▸ Data extracted from a collection:

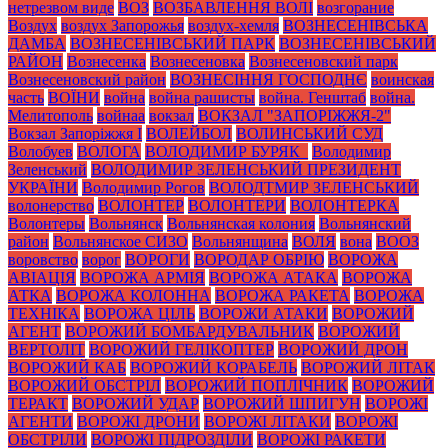
нетрезвом виде
ВОЗ
ВОЗБАВЛЕННЯ ВОЛІ
возгорание
Воздух
воздух Запорожья
воздух-хемля
ВОЗНЕСЕНІВСЬКА
ДАМБА
ВОЗНЕСЕНІВСЬКИЙ ПАРК
ВОЗНЕСЕНІВСЬКИЙ
РАЙОН
Вознесенка
Вознесеновка
Вознесеновский парк
Вознесеновский район
ВОЗНЕСІННЯ ГОСПОДНЄ
воинская
часть
ВОЇНИ
война
война рашисты
война. Генштаб
война.
Мелитополь
войнаа
вокзал
ВОКЗАЛ "ЗАПОРІЖЖЯ-2"
Вокзал Запоріжжя І
ВОЛЕЙБОЛ
ВОЛИНСЬКИЙ СУД
Волобуев
ВОЛОГА
ВОЛОДИМИР БУРЯК_
Володимир
Зеленський
ВОЛОДИМИР ЗЕЛЕНСЬКИЙ ПРЕЗИДЕНТ
УКРАЇНИ
Володимир Рогов
ВОЛОДТМИР ЗЕЛЕНСЬКИЙ
волонерство
ВОЛОНТЕР
ВОЛОНТЕРИ
ВОЛОНТЕРКА
Волонтеры
Вольнянск
Вольнянская колония
Вольнянский
район
Вольнянское СИЗО
Вольнянщина
ВОЛЯ
вона
ВООЗ
воровство
ворог
ВОРОГИ
ВОРОДАР ОБРІЮ
ВОРОЖА
АВІАЦІЯ
ВОРОЖА АРМІЯ
ВОРОЖА АТАКА
ВОРОЖА
АТКА
ВОРОЖА КОЛОННА
ВОРОЖА РАКЕТА
ВОРОЖА
ТЕХНІКА
ВОРОЖА ЦІЛЬ
ВОРОЖИ АТАКИ
ВОРОЖИЙ
АГЕНТ
ВОРОЖИЙ БОМБАРДУВАЛЬНИК
ВОРОЖИЙ
ВЕРТОЛІТ
ВОРОЖИЙ ГЕЛІКОПТЕР
ВОРОЖИЙ ДРОН
ВОРОЖИЙ КАБ
ВОРОЖИЙ КОРАБЕЛЬ
ВОРОЖИЙ ЛІТАК
ВОРОЖИЙ ОБСТРІЛ
ВОРОЖИЙ ПОПЛІЧНИК
ВОРОЖИЙ
ТЕРАКТ
ВОРОЖИЙ УДАР
ВОРОЖИЙ ШПИГУН
ВОРОЖІ
АГЕНТИ
ВОРОЖІ ДРОНИ
ВОРОЖІ ЛІТАКИ
ВОРОЖІ
ОБСТРІЛИ
ВОРОЖІ ПІДРОЗДІЛИ
ВОРОЖІ РАКЕТИ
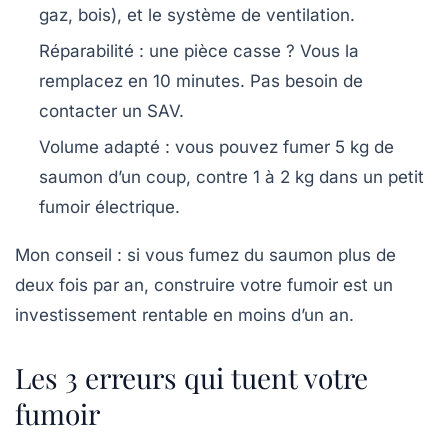
gaz, bois), et le système de ventilation.
Réparabilité
: une pièce casse ? Vous la
remplacez en 10 minutes. Pas besoin de
contacter un SAV.
Volume adapté
: vous pouvez fumer 5 kg de
saumon d’un coup, contre 1 à 2 kg dans un petit
fumoir électrique.
Mon conseil
: si vous fumez du saumon plus de
deux fois par an, construire votre fumoir est un
investissement rentable en moins d’un an.
Les 3 erreurs qui tuent votre
fumoir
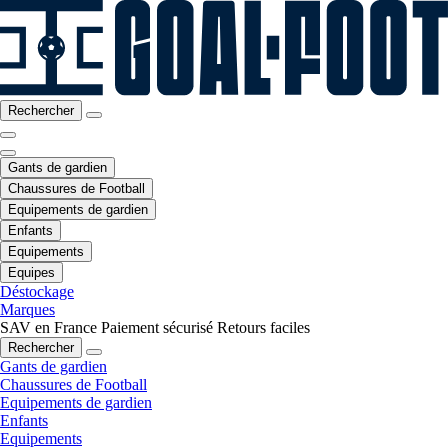
Rechercher
Gants de gardien
Chaussures de Football
Equipements de gardien
Enfants
Equipements
Equipes
Déstockage
Marques
SAV en France
Paiement sécurisé
Retours faciles
Rechercher
Gants de gardien
Chaussures de Football
Equipements de gardien
Enfants
Equipements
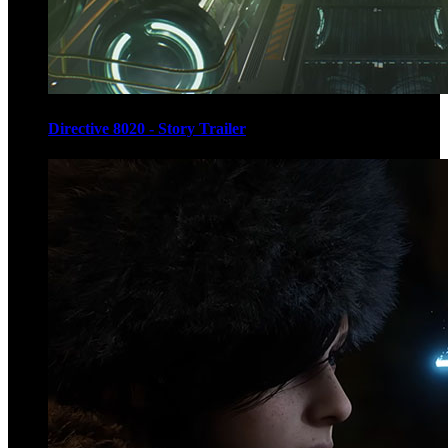
Directive 8020 - Story Trailer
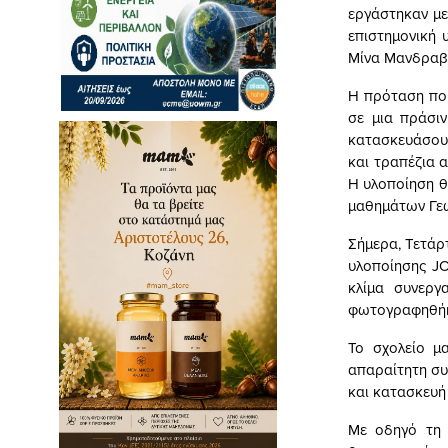
εργάστηκαν με
επιστημονική
Μίνα Μανδραβέ
Η πρόταση που
σε μια πράσιν
κατασκευάσου
και τραπέζια 
Η υλοποίηση θ
μαθημάτων Γεω
Σήμερα, Τετάρ
υλοποίησης JO
κλίμα συνεργ
φωτογραφηθήκα
Το σχολείο μ
απαραίτητη συ
και κατασκευή 
Με οδηγό τη 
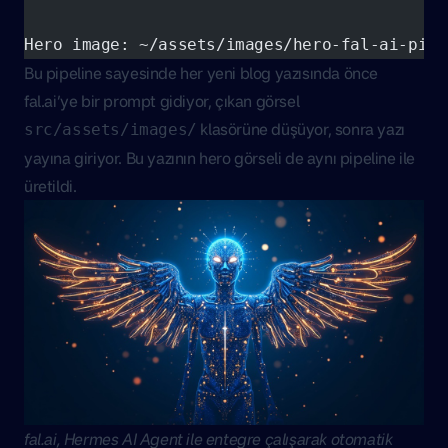
Hero image: ~/assets/images/hero-fal-ai-pipe
Bu pipeline sayesinde her yeni blog yazısında önce
fal.ai’ye bir prompt gidiyor, çıkan görsel
klasörüne düşüyor, sonra yazı
src/assets/images/
yayına giriyor. Bu yazının hero görseli de aynı pipeline ile
üretildi.
fal.ai, Hermes AI Agent ile entegre çalışarak otomatik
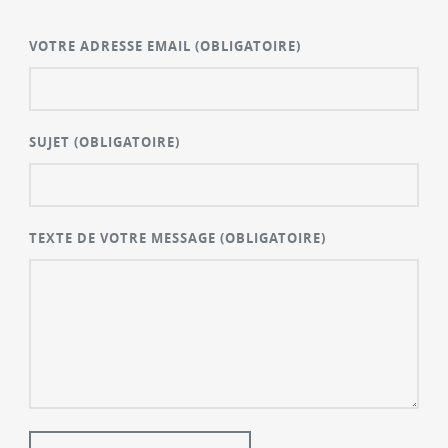
VOTRE ADRESSE EMAIL
(OBLIGATOIRE)
SUJET
(OBLIGATOIRE)
TEXTE DE VOTRE MESSAGE
(OBLIGATOIRE)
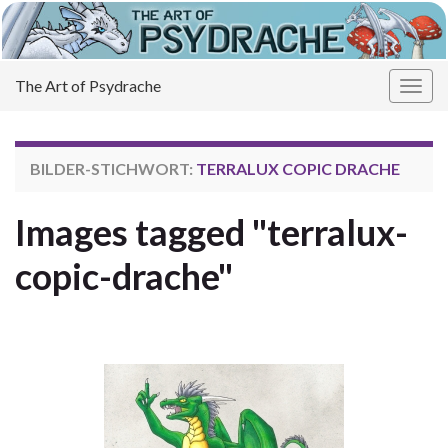
The Art of Psydrache
Navi
umsc
BILDER-STICHWORT:
TERRALUX COPIC DRACHE
Images tagged "terralux-
copic-drache"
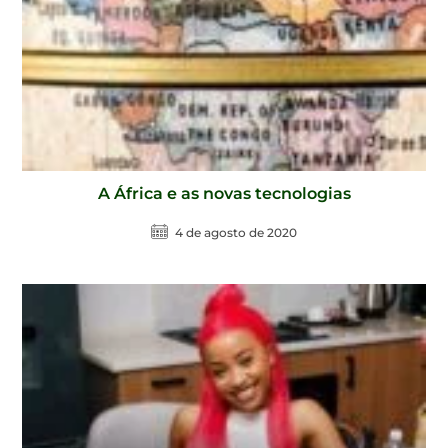
A África e as novas tecnologias
4 de agosto de 2020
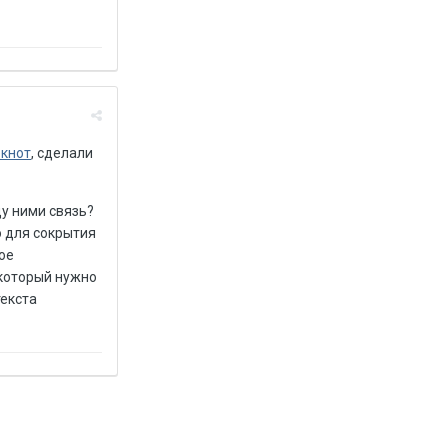
окнот
, сделали
ду ними связь?
о для сокрытия
ое
 который нужно
текста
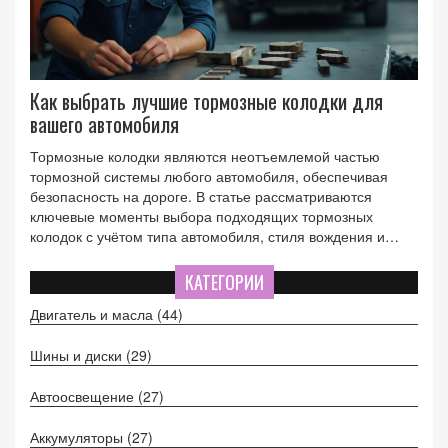
Как выбрать лучшие тормозные колодки для
вашего автомобиля
Тормозные колодки являются неотъемлемой частью
тормозной системы любого автомобиля, обеспечивая
безопасность на дороге. В статье рассматриваются
ключевые моменты выбора подходящих тормозных
колодок с учётом типа автомобиля, стиля вождения и
условий эксплуатации. Также уделяется внимание
различным типам материалов и производителям, а также
КАТЕГОРИИ
советам по замене колодок. Цель статьи — помочь
Двигатель и масла
(44)
автовладельцам сделать осознанный выбор и обеспечить
максимальную эффективность торможения.
Шины и диски
(29)
Автоосвещение
(27)
Аккумуляторы
(27)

▸ EXERCISE GOAL: All of the entries above are to be transcribed word for word, with no pictures included.

▸ THE ANSWER:
нетрезвом виде
ВОЗ
ВОЗБАВЛЕННЯ ВОЛІ
возгорание
Воздух
воздух Запорожья
воздух-хемля
ВОЗНЕСЕНІВСЬКА
ДАМБА
ВОЗНЕСЕНІВСЬКИЙ ПАРК
ВОЗНЕСЕНІВСЬКИЙ
РАЙОН
Вознесенка
Вознесеновка
Вознесеновский парк
Вознесеновский район
ВОЗНЕСІННЯ ГОСПОДНЄ
воинская
часть
ВОЇНИ
война
война рашисты
война. Генштаб
война.
Мелитополь
войнаа
вокзал
ВОКЗАЛ "ЗАПОРІЖЖЯ-2"
Вокзал Запоріжжя І
ВОЛЕЙБОЛ
ВОЛИНСЬКИЙ СУД
Волобуев
ВОЛОГА
ВОЛОДИМИР БУРЯК_
Володимир
Зеленський
ВОЛОДИМИР ЗЕЛЕНСЬКИЙ ПРЕЗИДЕНТ
УКРАЇНИ
Володимир Рогов
ВОЛОДТМИР ЗЕЛЕНСЬКИЙ
волонерство
ВОЛОНТЕР
ВОЛОНТЕРИ
ВОЛОНТЕРКА
Волонтеры
Вольнянск
Вольнянская колония
Вольнянский
район
Вольнянское СИЗО
Вольнянщина
ВОЛЯ
вона
ВООЗ
воровство
ворог
ВОРОГИ
ВОРОДАР ОБРІЮ
ВОРОЖА
АВІАЦІЯ
ВОРОЖА АРМІЯ
ВОРОЖА АТАКА
ВОРОЖА
АТКА
ВОРОЖА КОЛОННА
ВОРОЖА РАКЕТА
ВОРОЖА
ТЕХНІКА
ВОРОЖА ЦІЛЬ
ВОРОЖИ АТАКИ
ВОРОЖИЙ
АГЕНТ
ВОРОЖИЙ БОМБАРДУВАЛЬНИК
ВОРОЖИЙ
ВЕРТОЛІТ
ВОРОЖИЙ ГЕЛІКОПТЕР
ВОРОЖИЙ ДРОН
ВОРОЖИЙ КАБ
ВОРОЖИЙ КОРАБЕЛЬ
ВОРОЖИЙ ЛІТАК
ВОРОЖИЙ ОБСТРІЛ
ВОРОЖИЙ ПОПЛІЧНИК
ВОРОЖИЙ
ТЕРАКТ
ВОРОЖИЙ УДАР
ВОРОЖИЙ ШПИГУН
ВОРОЖІ
АГЕНТИ
ВОРОЖІ ДРОНИ
ВОРОЖІ ЛІТАКИ
ВОРОЖІ
ОБСТРІЛИ
ВОРОЖІ ПІДРОЗДІЛИ
ВОРОЖІ РАКЕТИ
gaz, bois), et le système de ventilation.
Réparabilité
: une pièce casse ? Vous la
remplacez en 10 minutes. Pas besoin de
contacter un SAV.
Volume adapté
: vous pouvez fumer 5 kg de
saumon d’un coup, contre 1 à 2 kg dans un petit
fumoir électrique.
Mon conseil
: si vous fumez du saumon plus de
deux fois par an, construire votre fumoir est un
investissement rentable en moins d’un an.
Les 3 erreurs qui tuent votre
fumoir
Rechercher
Gants de gardien
Chaussures de Football
Equipements de gardien
Enfants
Equipements
Equipes
Déstockage
Marques
SAV en France
Paiement sécurisé
Retours faciles
Rechercher
Gants de gardien
Chaussures de Football
Equipements de gardien
Enfants
Equipements
Directive 8020 - Story Trailer
εργάστηκαν με
επιστημονική
Μίνα Μανδραβέ
Η πρόταση που
σε μια πράσιν
κατασκευάσου
και τραπέζια 
Η υλοποίηση θ
μαθημάτων Γεω
Σήμερα, Τετάρ
υλοποίησης JO
κλίμα συνεργ
φωτογραφηθήκα
Το σχολείο μ
απαραίτητη συ
και κατασκευή 
Με οδηγό τη 
Hero image: ~/assets/images/hero-fal-ai-pipe
Bu pipeline sayesinde her yeni blog yazısında önce
fal.ai’ye bir prompt gidiyor, çıkan görsel
klasörüne düşüyor, sonra yazı
src/assets/images/
yayına giriyor. Bu yazının hero görseli de aynı pipeline ile
üretildi.
fal.ai, Hermes AI Agent ile entegre çalışarak otomatik
VOTRE ADRESSE EMAIL
(OBLIGATOIRE)
SUJET
(OBLIGATOIRE)
TEXTE DE VOTRE MESSAGE
(OBLIGATOIRE)
The Art of Psydrache
Navi
umsc
BILDER-STICHWORT:
TERRALUX COPIC DRACHE
Images tagged "terralux-
copic-drache"
A África e as novas tecnologias
4 de agosto de 2020
окнот
, сделали
ду ними связь?
о для сокрытия
ое
 который нужно
текста
Как выбрать лучшие тормозные колодки для
вашего автомобиля
Тормозные колодки являются неотъемлемой частью
тормозной системы любого автомобиля, обеспечивая
безопасность на дороге. В статье рассматриваются
ключевые моменты выбора подходящих тормозных
колодок с учётом типа автомобиля, стиля вождения и
условий эксплуатации. Также уделяется внимание
различным типам материалов и производителям, а также
КАТЕГОРИИ
советам по замене колодок. Цель статьи — помочь
Двигатель и масла
(44)
автовладельцам сделать осознанный выбор и обеспечить
максимальную эффективность торможения.
Шины и диски
(29)
Автоосвещение
(27)
Аккумуляторы
(27)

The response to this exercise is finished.